Hacker News new | past | comments | ask | show | jobs | submit login
Ask HN: How can I back up an old vBulletin forum without admin access?
90 points by spike021 10 months ago | hide | past | favorite | 71 comments
I'm part of a car community where our vBulletin forum contains a wealth of information.

What we've run into:

1. Admin/owner is nearly / absolutely unreachable, which causes a variety of issues. Mainly we cannot even request a traditional backup of the database underneath the forum software.

2. As with anything, the forums don't get much active engagement other than older forum regulars. However, Google searches easily find useful posts for things like DIY maintenance, modification installs, test data from driving with ECU tunes, track day experiences, etc.

3. It's easy to point people on other social networks at posts by their URL, but due to neglect the website constantly has problems making access increasingly complicated and inconsistent.

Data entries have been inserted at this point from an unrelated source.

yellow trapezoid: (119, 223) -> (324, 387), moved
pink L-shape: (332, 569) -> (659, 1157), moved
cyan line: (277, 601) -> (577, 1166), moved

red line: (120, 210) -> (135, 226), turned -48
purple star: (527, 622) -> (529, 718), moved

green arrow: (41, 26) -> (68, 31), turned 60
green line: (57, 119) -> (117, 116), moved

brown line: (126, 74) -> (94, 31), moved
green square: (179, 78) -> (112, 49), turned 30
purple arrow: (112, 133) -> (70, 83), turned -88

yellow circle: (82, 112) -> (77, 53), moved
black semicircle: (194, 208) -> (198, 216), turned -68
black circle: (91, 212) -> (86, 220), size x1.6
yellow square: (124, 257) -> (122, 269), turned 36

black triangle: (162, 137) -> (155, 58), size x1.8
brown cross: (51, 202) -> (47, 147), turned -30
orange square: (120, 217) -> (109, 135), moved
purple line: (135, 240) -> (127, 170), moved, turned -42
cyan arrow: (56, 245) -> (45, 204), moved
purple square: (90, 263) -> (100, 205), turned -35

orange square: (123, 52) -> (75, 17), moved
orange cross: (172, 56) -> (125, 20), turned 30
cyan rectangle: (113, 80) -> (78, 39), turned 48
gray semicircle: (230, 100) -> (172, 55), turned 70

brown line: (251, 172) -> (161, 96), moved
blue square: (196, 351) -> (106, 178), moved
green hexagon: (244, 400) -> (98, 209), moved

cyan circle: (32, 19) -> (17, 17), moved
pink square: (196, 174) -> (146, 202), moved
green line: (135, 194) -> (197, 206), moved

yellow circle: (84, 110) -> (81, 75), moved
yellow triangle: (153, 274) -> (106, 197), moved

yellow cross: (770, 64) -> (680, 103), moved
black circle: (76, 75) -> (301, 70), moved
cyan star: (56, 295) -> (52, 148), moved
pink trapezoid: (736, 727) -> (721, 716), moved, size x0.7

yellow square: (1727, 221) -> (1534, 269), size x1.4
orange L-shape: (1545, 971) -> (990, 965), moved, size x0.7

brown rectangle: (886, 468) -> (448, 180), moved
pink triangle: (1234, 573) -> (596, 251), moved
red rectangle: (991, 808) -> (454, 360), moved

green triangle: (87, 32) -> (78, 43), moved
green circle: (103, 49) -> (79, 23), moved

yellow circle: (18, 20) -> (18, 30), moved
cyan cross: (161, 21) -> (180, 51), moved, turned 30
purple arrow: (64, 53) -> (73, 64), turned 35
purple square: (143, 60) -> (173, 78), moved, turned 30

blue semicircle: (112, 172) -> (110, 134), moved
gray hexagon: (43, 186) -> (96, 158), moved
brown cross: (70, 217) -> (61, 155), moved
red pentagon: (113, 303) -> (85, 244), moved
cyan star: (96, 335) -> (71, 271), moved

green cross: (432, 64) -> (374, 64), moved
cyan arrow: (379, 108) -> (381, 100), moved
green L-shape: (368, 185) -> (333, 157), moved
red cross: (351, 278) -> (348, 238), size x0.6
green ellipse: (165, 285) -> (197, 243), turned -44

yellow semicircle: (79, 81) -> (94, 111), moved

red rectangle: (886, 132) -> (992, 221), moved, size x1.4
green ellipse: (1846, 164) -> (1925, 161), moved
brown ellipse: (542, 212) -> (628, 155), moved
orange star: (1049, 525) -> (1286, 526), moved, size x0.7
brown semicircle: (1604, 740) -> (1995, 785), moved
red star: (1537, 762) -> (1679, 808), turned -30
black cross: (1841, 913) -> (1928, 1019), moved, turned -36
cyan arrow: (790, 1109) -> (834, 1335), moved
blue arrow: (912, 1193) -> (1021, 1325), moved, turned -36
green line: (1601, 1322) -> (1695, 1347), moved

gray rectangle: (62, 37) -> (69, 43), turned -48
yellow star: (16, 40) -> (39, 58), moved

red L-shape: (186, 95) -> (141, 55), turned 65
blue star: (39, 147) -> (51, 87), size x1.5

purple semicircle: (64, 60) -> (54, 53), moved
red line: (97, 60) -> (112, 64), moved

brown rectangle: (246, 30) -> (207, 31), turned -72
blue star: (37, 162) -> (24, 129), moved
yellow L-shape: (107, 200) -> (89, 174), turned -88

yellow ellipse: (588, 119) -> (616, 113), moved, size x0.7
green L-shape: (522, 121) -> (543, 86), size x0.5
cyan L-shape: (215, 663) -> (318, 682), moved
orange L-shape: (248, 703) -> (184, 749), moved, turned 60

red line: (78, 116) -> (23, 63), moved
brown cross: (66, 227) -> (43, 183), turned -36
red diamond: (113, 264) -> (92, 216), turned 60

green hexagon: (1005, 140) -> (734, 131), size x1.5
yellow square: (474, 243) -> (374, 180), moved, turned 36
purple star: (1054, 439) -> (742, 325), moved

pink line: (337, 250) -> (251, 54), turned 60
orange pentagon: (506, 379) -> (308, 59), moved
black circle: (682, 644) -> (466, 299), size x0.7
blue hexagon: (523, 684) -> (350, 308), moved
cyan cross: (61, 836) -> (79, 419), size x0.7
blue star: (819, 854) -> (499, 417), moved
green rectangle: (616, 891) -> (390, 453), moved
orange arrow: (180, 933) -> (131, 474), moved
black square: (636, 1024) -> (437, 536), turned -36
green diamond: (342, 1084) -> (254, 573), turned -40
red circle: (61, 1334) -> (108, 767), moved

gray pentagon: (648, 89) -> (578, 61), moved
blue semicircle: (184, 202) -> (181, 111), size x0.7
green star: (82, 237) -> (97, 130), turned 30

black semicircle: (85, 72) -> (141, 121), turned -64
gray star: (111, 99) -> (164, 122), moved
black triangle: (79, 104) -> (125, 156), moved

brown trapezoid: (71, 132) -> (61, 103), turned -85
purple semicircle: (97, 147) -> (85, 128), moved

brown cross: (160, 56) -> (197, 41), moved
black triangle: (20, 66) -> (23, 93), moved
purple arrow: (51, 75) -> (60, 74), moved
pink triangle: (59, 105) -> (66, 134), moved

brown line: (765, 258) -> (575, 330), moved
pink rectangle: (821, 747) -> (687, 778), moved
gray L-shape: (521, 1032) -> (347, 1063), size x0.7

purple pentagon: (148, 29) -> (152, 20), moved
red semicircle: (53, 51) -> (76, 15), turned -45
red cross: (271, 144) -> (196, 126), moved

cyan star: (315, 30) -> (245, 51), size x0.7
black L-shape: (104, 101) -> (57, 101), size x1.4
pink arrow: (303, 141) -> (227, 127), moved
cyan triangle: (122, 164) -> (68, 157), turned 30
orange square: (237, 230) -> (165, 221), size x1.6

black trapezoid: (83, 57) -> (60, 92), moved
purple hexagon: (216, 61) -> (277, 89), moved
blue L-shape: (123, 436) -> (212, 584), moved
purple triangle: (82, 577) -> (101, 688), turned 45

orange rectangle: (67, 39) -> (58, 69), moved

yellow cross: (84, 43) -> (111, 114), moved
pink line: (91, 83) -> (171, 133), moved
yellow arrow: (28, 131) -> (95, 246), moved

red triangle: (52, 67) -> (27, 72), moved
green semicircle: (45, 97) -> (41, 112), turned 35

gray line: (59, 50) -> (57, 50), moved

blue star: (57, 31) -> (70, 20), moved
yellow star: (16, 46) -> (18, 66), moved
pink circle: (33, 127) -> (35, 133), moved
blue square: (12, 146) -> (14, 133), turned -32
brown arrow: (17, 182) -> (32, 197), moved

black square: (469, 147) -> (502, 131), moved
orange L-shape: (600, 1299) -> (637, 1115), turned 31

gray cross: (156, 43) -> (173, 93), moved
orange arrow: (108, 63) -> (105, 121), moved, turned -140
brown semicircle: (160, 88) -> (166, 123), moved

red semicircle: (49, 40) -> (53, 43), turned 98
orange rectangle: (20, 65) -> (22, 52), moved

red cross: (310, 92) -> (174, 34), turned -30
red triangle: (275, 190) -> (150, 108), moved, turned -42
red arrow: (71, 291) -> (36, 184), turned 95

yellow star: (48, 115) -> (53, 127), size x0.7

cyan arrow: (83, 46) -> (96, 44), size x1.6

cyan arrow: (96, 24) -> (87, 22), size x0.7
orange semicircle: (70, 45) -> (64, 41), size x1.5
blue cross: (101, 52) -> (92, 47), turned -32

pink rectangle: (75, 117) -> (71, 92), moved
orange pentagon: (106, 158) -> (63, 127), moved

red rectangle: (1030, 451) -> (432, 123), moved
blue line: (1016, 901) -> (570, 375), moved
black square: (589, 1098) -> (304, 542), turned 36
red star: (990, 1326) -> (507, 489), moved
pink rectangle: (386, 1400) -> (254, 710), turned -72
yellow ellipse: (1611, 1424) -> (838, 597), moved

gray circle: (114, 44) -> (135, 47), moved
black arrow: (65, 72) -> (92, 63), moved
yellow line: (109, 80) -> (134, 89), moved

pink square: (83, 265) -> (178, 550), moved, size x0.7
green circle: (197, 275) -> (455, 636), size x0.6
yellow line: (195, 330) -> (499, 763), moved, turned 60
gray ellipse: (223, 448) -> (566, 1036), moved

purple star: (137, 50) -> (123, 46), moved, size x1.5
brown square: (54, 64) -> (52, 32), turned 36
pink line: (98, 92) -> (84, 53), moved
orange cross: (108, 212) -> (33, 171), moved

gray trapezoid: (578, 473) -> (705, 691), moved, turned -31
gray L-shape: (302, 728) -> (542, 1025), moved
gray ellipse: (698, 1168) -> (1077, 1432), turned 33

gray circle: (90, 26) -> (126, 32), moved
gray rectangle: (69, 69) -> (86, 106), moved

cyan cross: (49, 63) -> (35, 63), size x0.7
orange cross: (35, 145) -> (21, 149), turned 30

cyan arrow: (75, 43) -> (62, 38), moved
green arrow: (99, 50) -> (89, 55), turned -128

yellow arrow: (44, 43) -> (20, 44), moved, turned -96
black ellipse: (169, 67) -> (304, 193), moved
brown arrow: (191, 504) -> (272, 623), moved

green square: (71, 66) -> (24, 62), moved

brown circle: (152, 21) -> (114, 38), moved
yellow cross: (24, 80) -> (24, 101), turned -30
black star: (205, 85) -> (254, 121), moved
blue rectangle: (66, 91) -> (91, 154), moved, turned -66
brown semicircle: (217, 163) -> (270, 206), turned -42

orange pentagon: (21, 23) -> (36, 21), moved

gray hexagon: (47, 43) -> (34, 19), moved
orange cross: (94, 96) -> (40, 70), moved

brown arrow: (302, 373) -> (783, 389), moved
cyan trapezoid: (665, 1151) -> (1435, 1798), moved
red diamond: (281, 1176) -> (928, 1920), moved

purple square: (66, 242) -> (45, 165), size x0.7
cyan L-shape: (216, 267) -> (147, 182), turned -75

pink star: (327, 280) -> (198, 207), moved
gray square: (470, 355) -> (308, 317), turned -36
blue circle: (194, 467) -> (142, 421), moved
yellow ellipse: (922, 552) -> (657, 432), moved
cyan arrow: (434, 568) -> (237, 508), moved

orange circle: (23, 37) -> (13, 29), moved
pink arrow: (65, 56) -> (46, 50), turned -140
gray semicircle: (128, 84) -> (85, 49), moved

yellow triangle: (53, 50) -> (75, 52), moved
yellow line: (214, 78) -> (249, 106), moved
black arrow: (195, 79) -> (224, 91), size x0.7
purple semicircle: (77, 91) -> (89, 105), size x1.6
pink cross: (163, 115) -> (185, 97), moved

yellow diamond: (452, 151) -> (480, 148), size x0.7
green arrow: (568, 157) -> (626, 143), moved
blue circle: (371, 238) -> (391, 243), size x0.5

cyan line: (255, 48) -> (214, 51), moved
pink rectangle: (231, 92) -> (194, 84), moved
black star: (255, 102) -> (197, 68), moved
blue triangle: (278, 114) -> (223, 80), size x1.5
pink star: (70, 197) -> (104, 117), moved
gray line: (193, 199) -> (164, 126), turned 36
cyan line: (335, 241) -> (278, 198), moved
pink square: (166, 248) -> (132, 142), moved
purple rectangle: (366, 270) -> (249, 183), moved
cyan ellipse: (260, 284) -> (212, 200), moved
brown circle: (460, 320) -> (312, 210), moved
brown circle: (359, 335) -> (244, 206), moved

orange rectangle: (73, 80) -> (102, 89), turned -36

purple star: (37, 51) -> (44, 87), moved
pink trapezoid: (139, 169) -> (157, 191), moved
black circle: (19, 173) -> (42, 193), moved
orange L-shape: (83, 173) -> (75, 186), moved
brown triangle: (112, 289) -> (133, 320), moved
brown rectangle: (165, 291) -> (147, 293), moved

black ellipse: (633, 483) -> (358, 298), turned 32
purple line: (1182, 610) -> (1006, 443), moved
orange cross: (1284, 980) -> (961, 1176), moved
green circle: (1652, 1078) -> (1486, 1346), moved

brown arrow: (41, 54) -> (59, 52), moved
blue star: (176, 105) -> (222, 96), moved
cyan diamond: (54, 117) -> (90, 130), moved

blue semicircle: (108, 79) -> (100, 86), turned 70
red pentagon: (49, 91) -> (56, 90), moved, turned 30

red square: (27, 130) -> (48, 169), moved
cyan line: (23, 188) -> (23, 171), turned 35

Ideally, it'd be nice to find a way to scrape everything as closely as possible into a manageable database.

Even more ideally, if we could convert said scraped data into a format that is easily publishable to a new platform, that would be handy. Even if the new platform is static and simply renders the old threads.

I can't imagine we are the only forum that is experiencing problems like this with most forums probably dying in the last decade.

Has anyone gone through this kind of archival process with vBulletin before?

Thanks.




Backing up to WARC, HTML, whatever is great for posterity but not much more than that.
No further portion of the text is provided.